THE PROBLEM: What lines in the material hold the string "Hôtel"? Return every one of them.
*** GIVEN ENTRIES
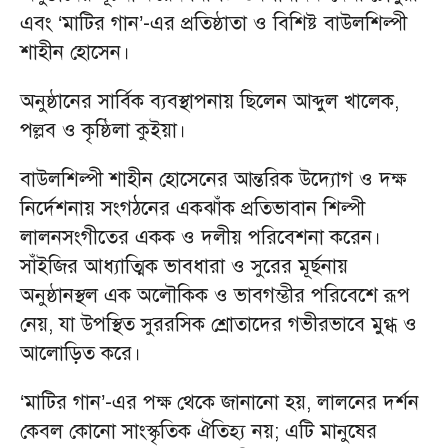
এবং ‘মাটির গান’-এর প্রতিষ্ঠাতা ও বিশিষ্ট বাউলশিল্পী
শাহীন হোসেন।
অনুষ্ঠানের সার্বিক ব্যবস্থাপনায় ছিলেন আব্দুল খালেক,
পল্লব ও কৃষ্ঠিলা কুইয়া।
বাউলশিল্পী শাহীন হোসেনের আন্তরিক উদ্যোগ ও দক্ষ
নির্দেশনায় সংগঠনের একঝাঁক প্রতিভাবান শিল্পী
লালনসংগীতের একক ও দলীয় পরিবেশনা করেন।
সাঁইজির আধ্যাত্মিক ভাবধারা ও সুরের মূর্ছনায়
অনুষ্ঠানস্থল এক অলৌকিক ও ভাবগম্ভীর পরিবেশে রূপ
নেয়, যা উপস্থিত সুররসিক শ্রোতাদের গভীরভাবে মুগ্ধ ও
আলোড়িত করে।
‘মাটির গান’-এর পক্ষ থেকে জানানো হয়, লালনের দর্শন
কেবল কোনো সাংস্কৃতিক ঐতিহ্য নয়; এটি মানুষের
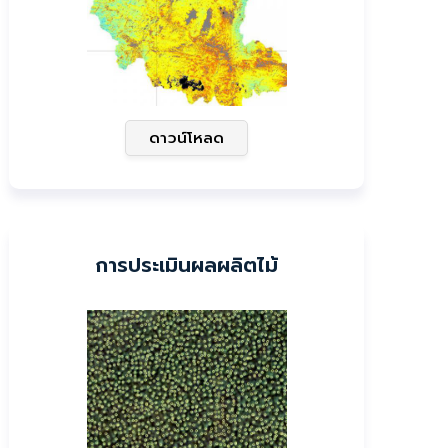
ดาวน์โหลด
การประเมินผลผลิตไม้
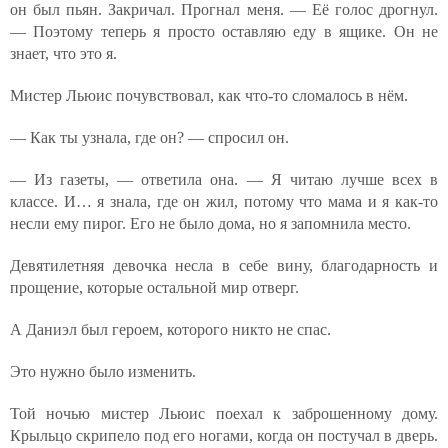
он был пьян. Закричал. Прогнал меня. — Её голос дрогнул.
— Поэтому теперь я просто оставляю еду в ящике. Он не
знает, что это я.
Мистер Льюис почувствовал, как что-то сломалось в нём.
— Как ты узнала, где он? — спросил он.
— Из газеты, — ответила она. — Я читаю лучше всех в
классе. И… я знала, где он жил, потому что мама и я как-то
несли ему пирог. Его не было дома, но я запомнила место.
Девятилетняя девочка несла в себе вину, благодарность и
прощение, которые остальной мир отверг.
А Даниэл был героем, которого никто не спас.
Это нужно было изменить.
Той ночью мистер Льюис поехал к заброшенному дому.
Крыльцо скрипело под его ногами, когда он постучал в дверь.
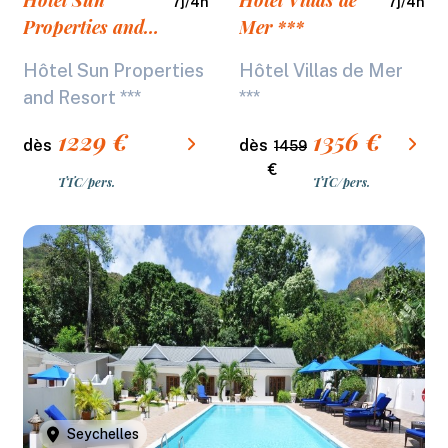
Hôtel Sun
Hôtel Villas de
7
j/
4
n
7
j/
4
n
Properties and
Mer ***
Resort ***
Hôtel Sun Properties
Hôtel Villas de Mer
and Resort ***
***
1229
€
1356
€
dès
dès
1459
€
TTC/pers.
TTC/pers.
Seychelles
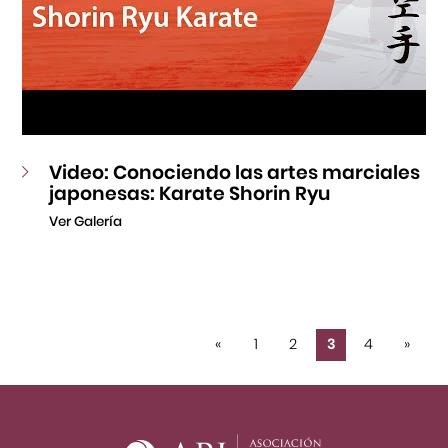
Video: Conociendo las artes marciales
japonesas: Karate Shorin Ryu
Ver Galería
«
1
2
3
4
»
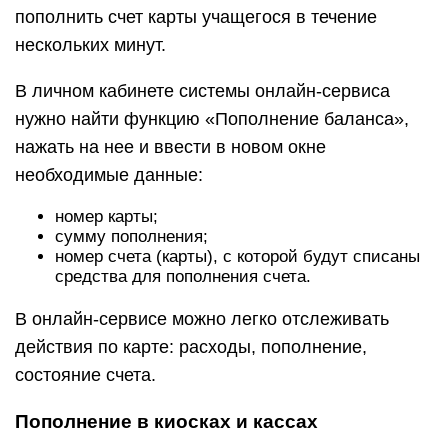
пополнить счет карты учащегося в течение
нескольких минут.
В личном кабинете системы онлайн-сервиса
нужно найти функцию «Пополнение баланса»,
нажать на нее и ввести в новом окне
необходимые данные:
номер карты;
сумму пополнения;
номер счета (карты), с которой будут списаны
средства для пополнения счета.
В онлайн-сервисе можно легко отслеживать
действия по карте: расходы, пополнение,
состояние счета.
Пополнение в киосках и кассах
******
ANSWER SECTION:
Hôtel Sun
Hôtel Villas de
Hôtel Sun Properties
Hôtel Villas de Mer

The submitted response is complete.